Donnerstag, 26. Mai, Tag 17: Ein Parcours der Glückseligkeit, durch Kässpatzen abgerundet

Wer mit mir wandert, der sollte nicht denken, wir laufen nur so durch die Gegend, nein nein! Da ich ja jeden Tag meiner Tour gaaanz genau ins allerletzte Detail geplant habe (…), so wusste ich natürlich auch heute, was ansteht. Und hab mir da für meine Mitwanderer Lena und Matthias sowie meine Freundin aus dem Sportstudium Claudi und ihren Freund Heiko richtig was einfallen lassen: Von Bahngleisen über Ziegen bis hin zu Mördersteigungen, Wirtschaft und Weitblicken – ein Erlebnisparcours,  für mich ein Parcours der Glückseligkeit.

Claudi und Hanna leben den Glückseligkeits-Parcours aus :)

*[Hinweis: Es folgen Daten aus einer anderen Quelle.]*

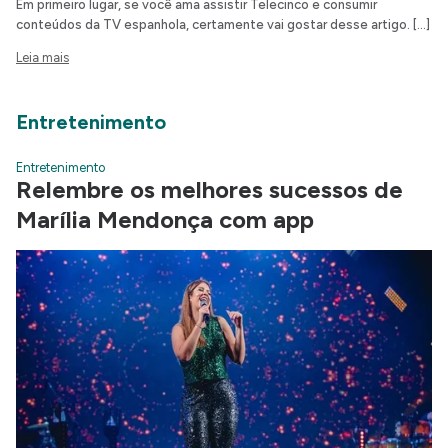
Em primeiro lugar, se você ama assistir Telecinco e consumir
conteúdos da TV espanhola, certamente vai gostar desse artigo. […]
Leia mais
Entretenimento
Entretenimento
Relembre os melhores sucessos de
Marília Mendonça com app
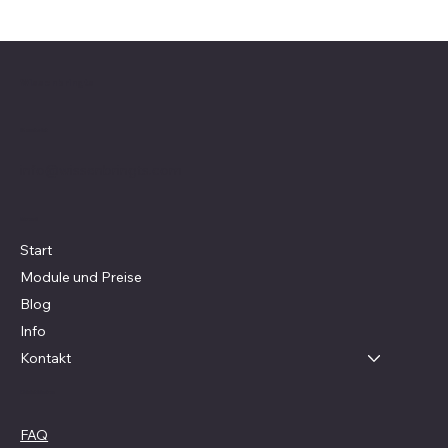
Wissenbringts
Kontakt
info@wissenbringts.com
Menü
Start
Module und Preise
Blog
Info
Kontakt
Richtlinien
FAQ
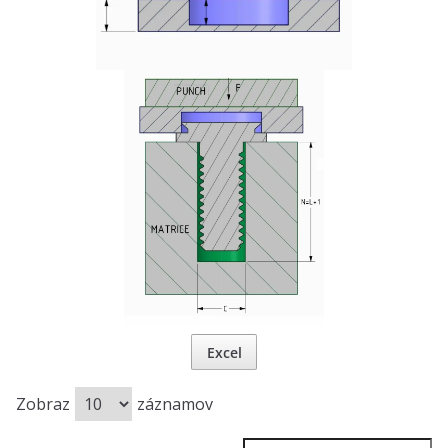
Excel
Zobraz
záznamov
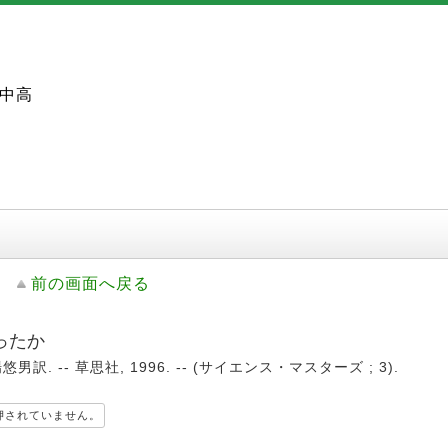
中高
前の画面へ戻る
ったか
. -- 草思社, 1996. -- (サイエンス・マスターズ ; 3).
押されていません。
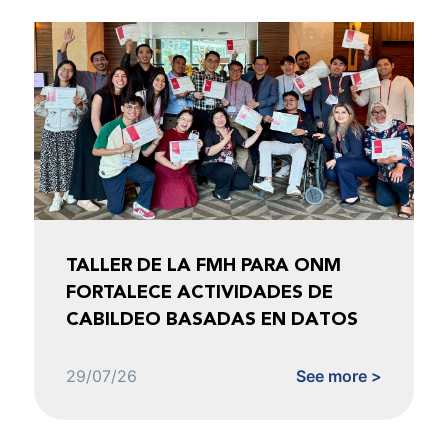
TALLER DE LA FMH PARA ONM
FORTALECE ACTIVIDADES DE
CABILDEO BASADAS EN DATOS
29/07/26
See more >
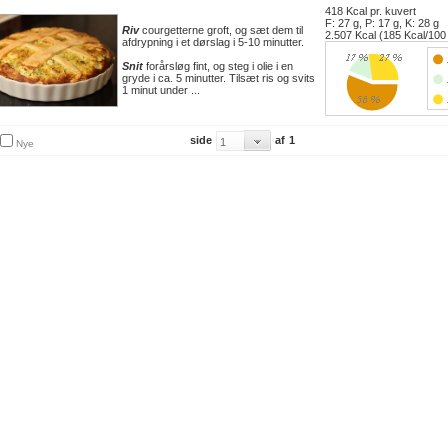
418 Kcal pr. kuvert
F: 27 g, P: 17 g, K: 28 g
Riv
courgetterne groft, og sæt dem til
2.507 Kcal (185 Kcal/100
afdrypning i et dørslag i 5-10 minutter.
Snit
forårsløg fint, og steg i olie i en
gryde i ca. 5 minutter. Tilsæt ris og svits
1 minut under ...
side
af
1
Nye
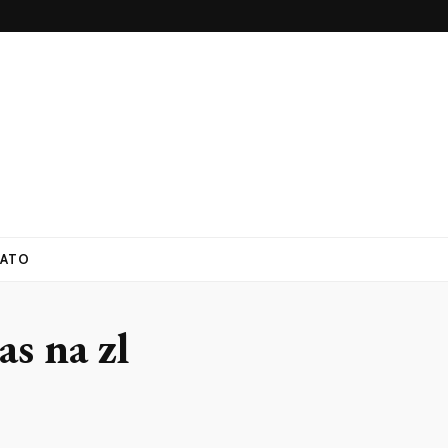
ATO
as na zl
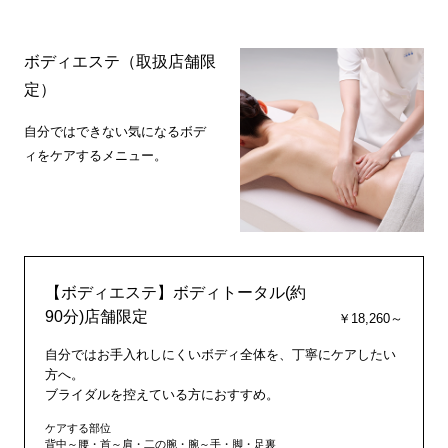
ボディエステ（取扱店舗限
定）
自分ではできない気になるボデ
ィをケアするメニュー。
【ボディエステ】ボディトータル(約
90分)店舗限定
￥18,260～
自分ではお手入れしにくいボディ全体を、丁寧にケアしたい
方へ。
ブライダルを控えている方におすすめ。
ケアする部位
背中～腰・首～肩・二の腕・腕～手・脚・足裏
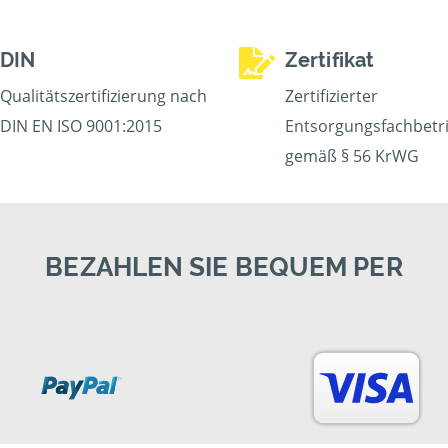
DIN
Zertifikat
Qualitätszertifizierung nach
Zertifizierter
DIN EN ISO 9001:2015
Entsorgungsfachbetr
gemäß § 56 KrWG
BEZAHLEN SIE BEQUEM PER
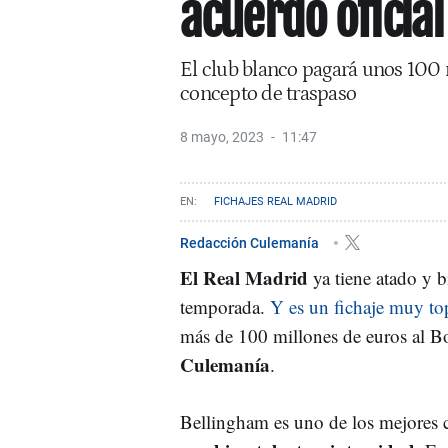
acuerdo oficia
El club blanco pagará unos 100
concepto de traspaso
8 mayo, 2023
11:47
FICHAJES REAL MADRID
Redacción Culemanía
El Real Madrid
ya tiene atado y b
temporada.
Y es un fichaje muy to
más de 100 millones de euros al B
Culemanía
.
Bellingham es uno de los mejores 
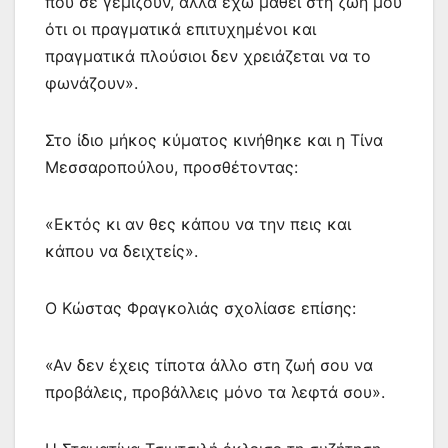
που σε γεμίζουν, αλλά έχω μάθει στη ζωή μου
ότι οι πραγματικά επιτυχημένοι και
πραγματικά πλούσιοι δεν χρειάζεται να το
φωνάζουν».
Στο ίδιο μήκος κύματος κινήθηκε και η Τίνα
Μεσσαροπούλου, προσθέτοντας:
«Εκτός κι αν θες κάπου να την πεις και
κάπου να δειχτείς».
Ο Κώστας Φραγκολιάς σχολίασε επίσης:
«Αν δεν έχεις τίποτα άλλο στη ζωή σου να
προβάλεις, προβάλλεις μόνο τα λεφτά σου».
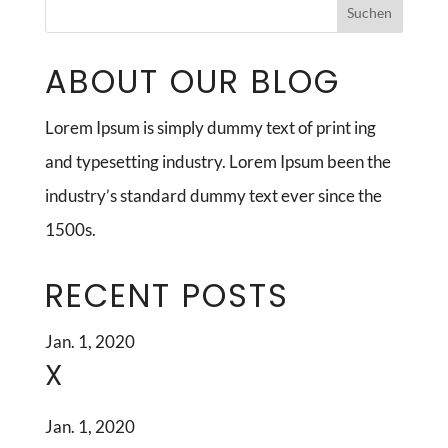
ABOUT OUR BLOG
Lorem Ipsum is simply dummy text of print ing
and typesetting industry. Lorem Ipsum been the
industry’s standard dummy text ever since the
1500s.
RECENT POSTS
Jan. 1, 2020
X
Jan. 1, 2020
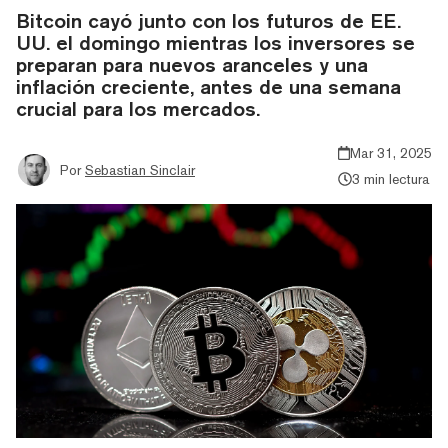
Bitcoin cayó junto con los futuros de EE.
UU. el domingo mientras los inversores se
preparan para nuevos aranceles y una
inflación creciente, antes de una semana
crucial para los mercados.
Mar 31, 2025
Por
Sebastian Sinclair
3 min lectura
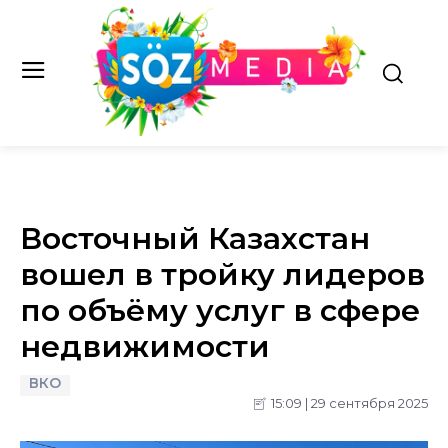
Восточный Казахстан
вошел в тройку лидеров
по объёму услуг в сфере
недвижимости
ВКО
15:09 | 29 сентября 2025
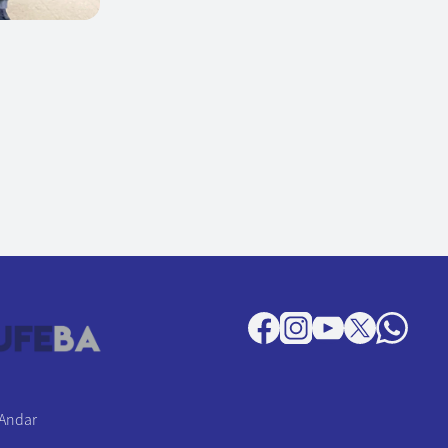
 Andar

Claudi und Hanna leben den Glückseligkeits-Parcours aus 🙂

Frisch auf!, ging es am Campingplatz Kahler See – prompt erste Erlebnisstation: Ein Naturlehrpfad als Anschluss den Wanderweg, der uns nach Alzenau bringen sollte. Ich hatte die Neugier meiner Crew geweckt und versprach noch mehr, die Aufregung, ja Spannung gar, war regelrecht zu greifen, die die Vier ergriffen hatte! Die erste Aufgabe meisterten sie bravourös: Das Lesen der Karte funktionierte, wir waren auf dem richtigen Weg in die richtige Richtung.

Die Test-Crew: Werden Sie das Wander-Diplom erhalten?

Die Test-Crew: Werden Sie das Wander-Diplom erhalten?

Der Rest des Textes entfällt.